This demonstrates that it is indeed possible to use the NET analysis to specify narrow concentration ranges for unmeasured metabolites. This kind of prediction is particularly useful for metabolites that are difficult to resolve experimentally (such as isobaric molecules). Instead of putting efforts into experimental resolution, this could also be achieved by a subsequent NET analysis. As we will show below with the S. cerevisiae data set, in a similar manner NET analysis is even able to resolve compartmental concentrations from cell‐averaged metabolome data.

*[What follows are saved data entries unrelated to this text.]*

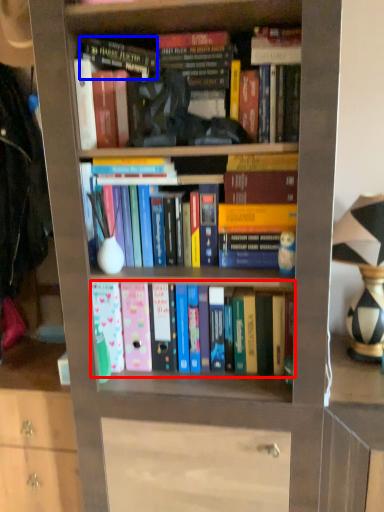 Question: Which of the following is the farthest to the observer, book (highlighted by a red box) or book (highlighted by a blue box)?

Choices:
 (A) book
 (B) book

Answer: (A) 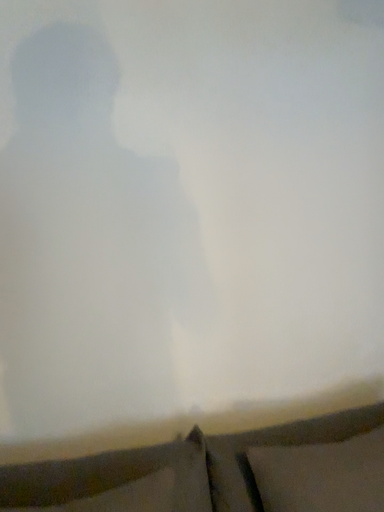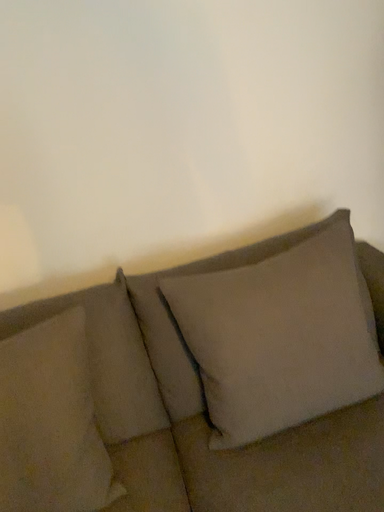 Question: How did the camera likely rotate when shooting the video?

Choices:
 (A) rotated upward
 (B) rotated downward

Answer: (B) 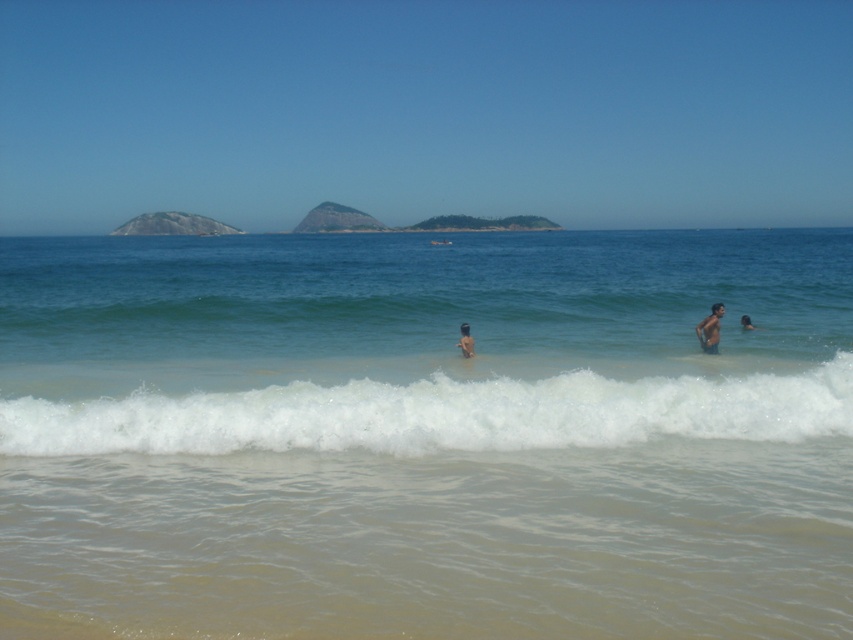 Does white foamy wave at lower center appear over tan skin person at center?

Actually, white foamy wave at lower center is below tan skin person at center.

How much distance is there between white foamy wave at lower center and tan skin person at center?

4.90 meters

Between point (651, 401) and point (463, 340), which one is positioned behind?

Point (463, 340)

Locate an element on the screen. This screenshot has height=640, width=853. white foamy wave at lower center is located at coordinates (439, 413).

Is clear blue water at center closer to the viewer compared to white foamy wave at lower center?

Yes, it is in front of white foamy wave at lower center.

Between clear blue water at center and white foamy wave at lower center, which one is positioned lower?

white foamy wave at lower center

What are the coordinates of `clear blue water at center` in the screenshot? It's located at (425, 435).

You are a GUI agent. You are given a task and a screenshot of the screen. Output one action in this format:
    pyautogui.click(x=<x>, y=<y>)
    Task: Click on the clear blue water at center
    Image resolution: width=853 pixels, height=640 pixels.
    Given the screenshot: What is the action you would take?
    pyautogui.click(x=425, y=435)

Between white foamy wave at lower center and skinny man at right, which one appears on the left side from the viewer's perspective?

From the viewer's perspective, white foamy wave at lower center appears more on the left side.

Between white foamy wave at lower center and skinny man at right, which one is positioned lower?

Positioned lower is white foamy wave at lower center.

Between point (76, 445) and point (749, 323), which one is positioned in front?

Prediction of potential active regulatory sites
Measured metabolite concentrations alone hardly provide any insights into the organization of metabolism, that is, the regulatory structure responsible for routing of matter via the different metabolic pathways, the result of which is a certain intracellular flux distribution. A flux distribution is established by the fact that in comparison with the neighboring reactions, the rates of some reactions are limited by the available catalytic activity (either owing to low enzyme concentration or activity), so that at branch points, mass flux is accordingly distributed into the possible pathways. A limited catalytic activity of a reaction manifests itself in a large Gibbs energy of reaction. By the NET analysis, such reactions can be identified even on the basis of incomplete metabolome data via the consideration of flux directions and of the simultaneous action of the reactions in the network.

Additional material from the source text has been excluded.